Washington (March 9, 2004) -- Federal agencies may have played a role in approving abusive tax shelter leases using federally funded infrastructure assets, according to Sen. Chuck Grassley, Finance Committee chairman, and Sen. Max Baucus, ranking member.

The senators have been investigating how major U.S. companies receive huge tax deductions by pretending to lease the infrastructure of cities and foreign countries, and then pretending to lease them back.

Under this scheme, according to Grassley and Baucus, municipalities are paid an up-front cash fee to enter into a long-term lease of their infrastructure to the tax shelter promoters. The cash received by the municipality, however, pales in comparison to the federal tax benefits received by the corporations, which then are able to depreciate taxpayer-funded bridges, subways, and rail systems as a result of the lease.

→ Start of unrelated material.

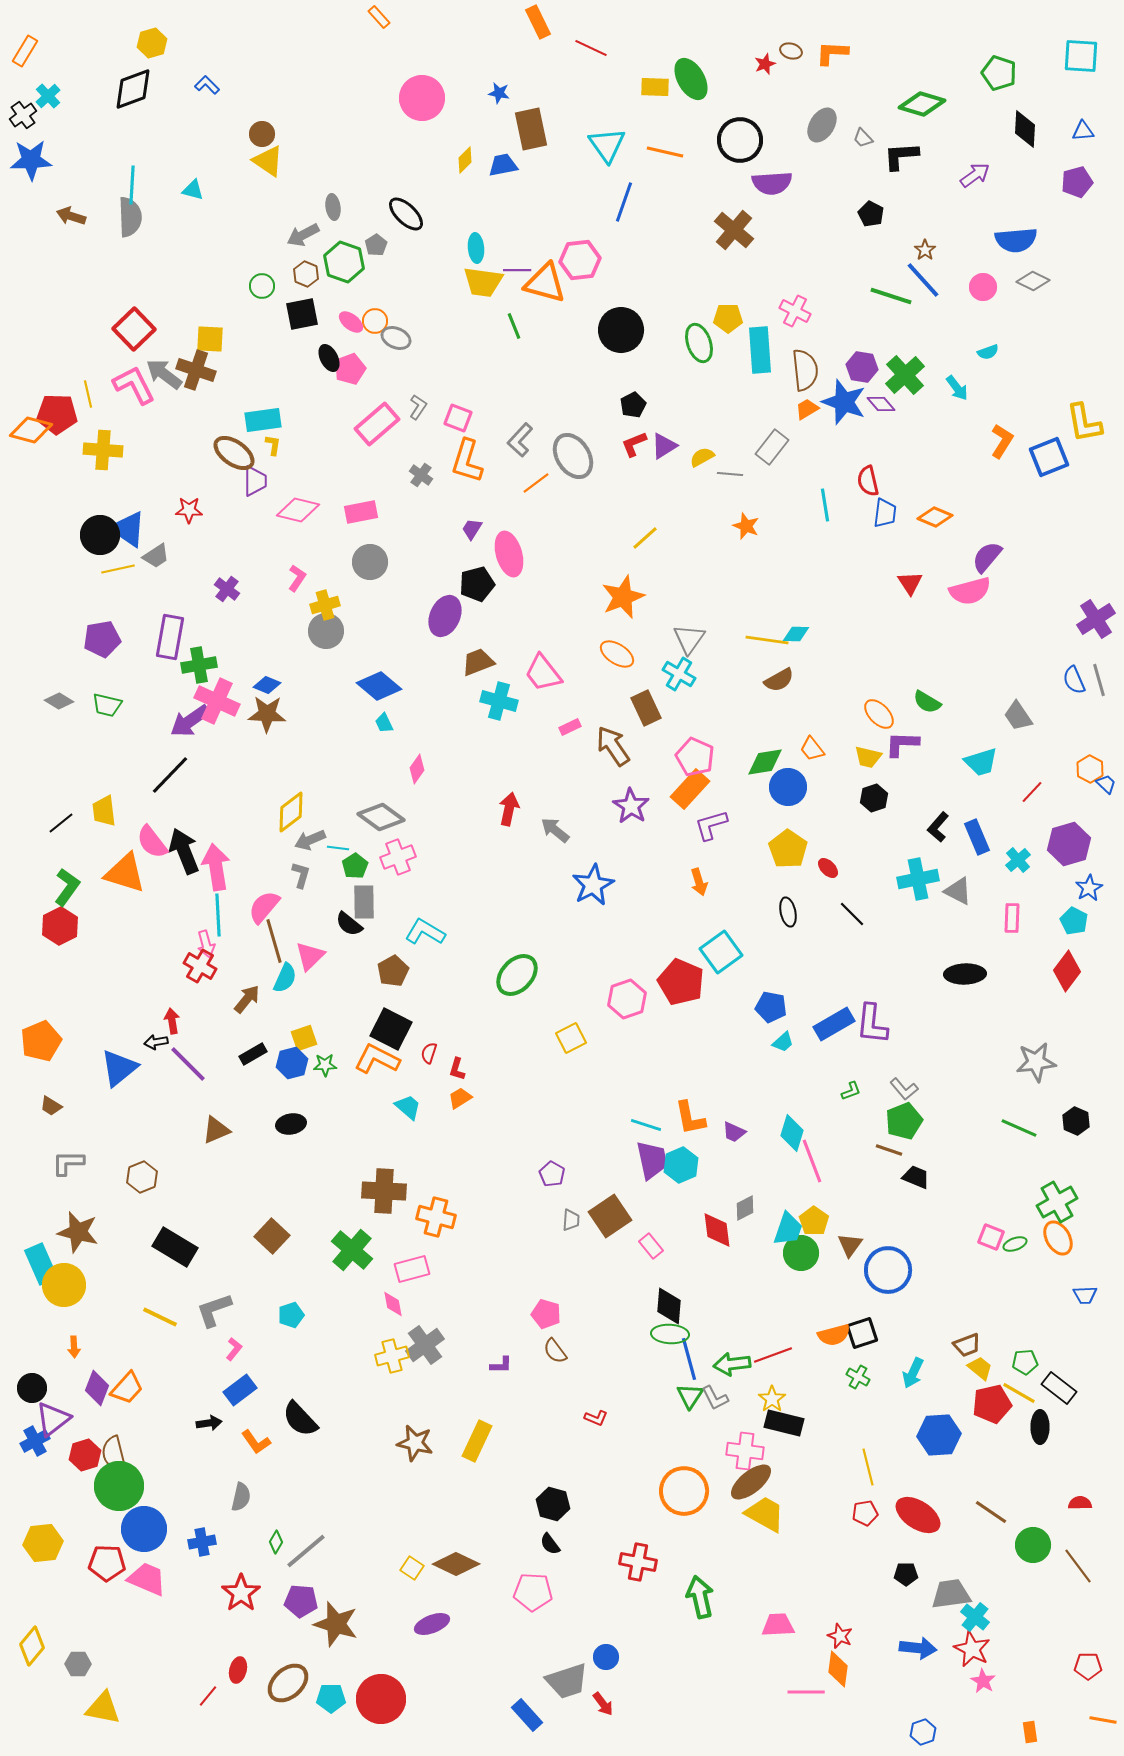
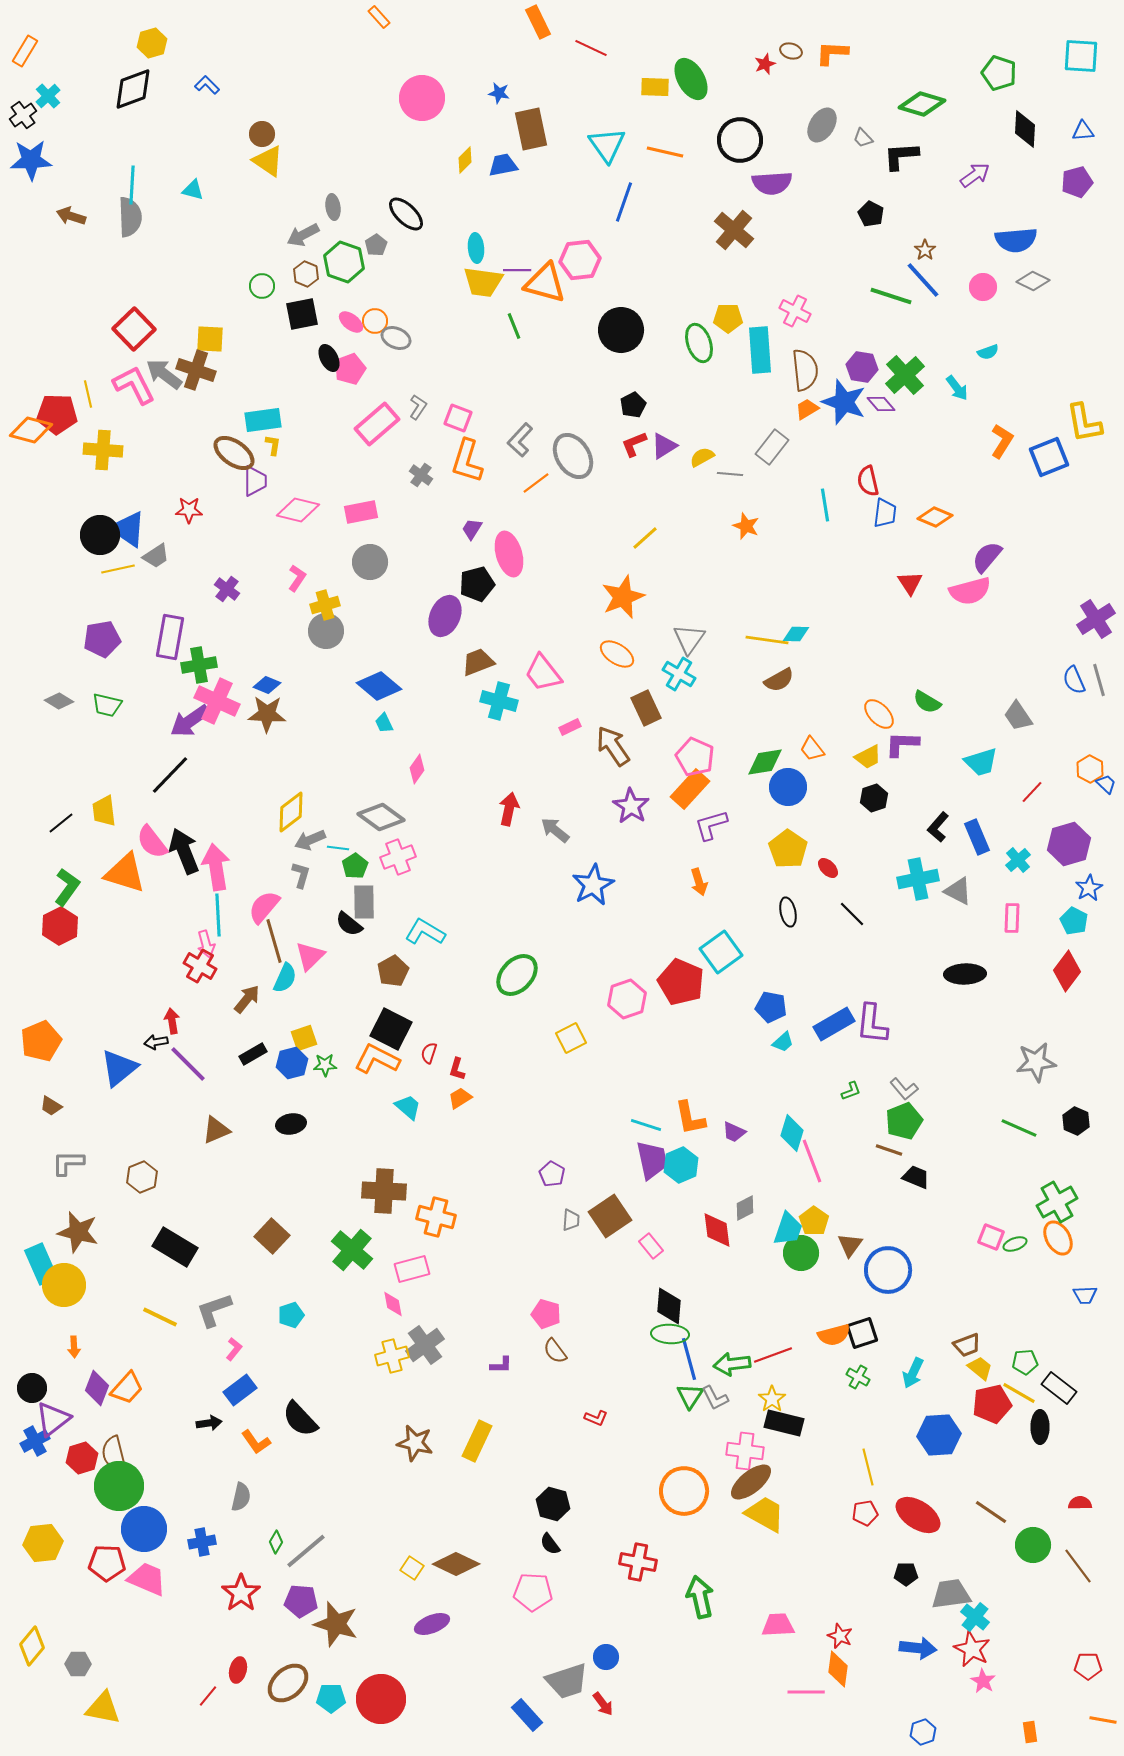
yellow trapezoid at (868, 757): rotated 40 degrees counterclockwise
red hexagon at (85, 1455): moved 3 px left, 3 px down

The senators wrote to the Federal Aviation Administration and the Environmental Protection Agency asking for details of any such deals those agencies may have approved. The letters follow an earlier letter to the Federal Transportation Department.

Grassley and Baucus estimated that such leasing deals cost the federal treasury $2 for every $1 the cities and their agencies receive in fees from the promoters of such arrangements. They urged the leaders of the Senate budget and appropriations committees to remember the impact of this when approving federal funds for city infrastructure needs.